§ Work required
If a line below contains "vestimentaire", count it. Report the final total and nothing more.

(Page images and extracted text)
=== Section Start ===

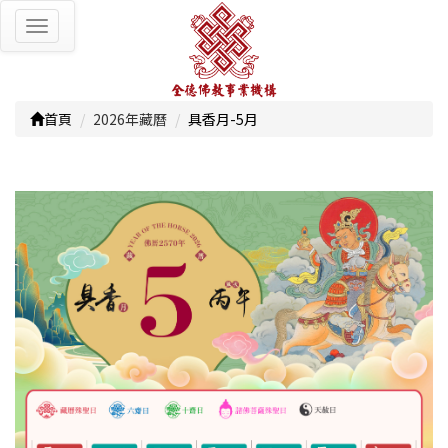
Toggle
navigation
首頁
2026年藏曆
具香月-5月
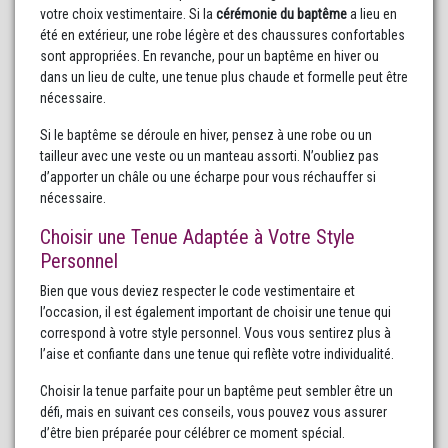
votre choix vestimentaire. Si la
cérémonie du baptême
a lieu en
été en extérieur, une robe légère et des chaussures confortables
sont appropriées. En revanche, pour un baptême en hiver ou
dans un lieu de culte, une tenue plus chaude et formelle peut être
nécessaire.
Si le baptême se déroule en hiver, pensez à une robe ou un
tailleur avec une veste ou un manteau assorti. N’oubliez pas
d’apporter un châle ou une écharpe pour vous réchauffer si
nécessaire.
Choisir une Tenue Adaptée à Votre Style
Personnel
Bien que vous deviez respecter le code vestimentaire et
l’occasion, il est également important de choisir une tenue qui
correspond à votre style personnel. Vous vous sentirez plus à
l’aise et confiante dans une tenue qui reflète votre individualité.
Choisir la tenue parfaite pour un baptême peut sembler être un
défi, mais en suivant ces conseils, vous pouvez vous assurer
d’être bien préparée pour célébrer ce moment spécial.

=== Section End ===
=== Section Start ===

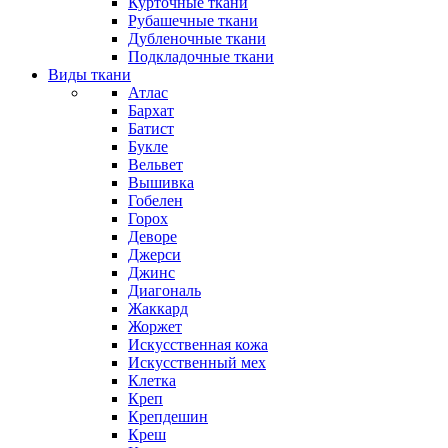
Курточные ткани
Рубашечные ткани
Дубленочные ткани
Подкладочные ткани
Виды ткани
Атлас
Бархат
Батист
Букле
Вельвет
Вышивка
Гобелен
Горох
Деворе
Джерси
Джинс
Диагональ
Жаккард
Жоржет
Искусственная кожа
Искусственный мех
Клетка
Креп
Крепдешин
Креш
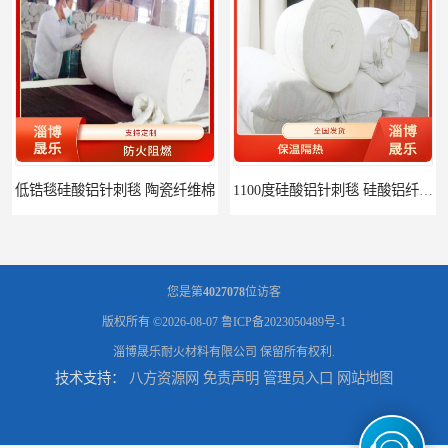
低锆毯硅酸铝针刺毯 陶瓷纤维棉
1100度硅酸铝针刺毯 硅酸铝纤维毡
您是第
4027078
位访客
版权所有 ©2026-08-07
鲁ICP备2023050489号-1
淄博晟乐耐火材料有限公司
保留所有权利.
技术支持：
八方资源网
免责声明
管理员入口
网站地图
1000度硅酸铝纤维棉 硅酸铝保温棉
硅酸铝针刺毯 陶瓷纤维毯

=== Section End ===

§ Expected answer
2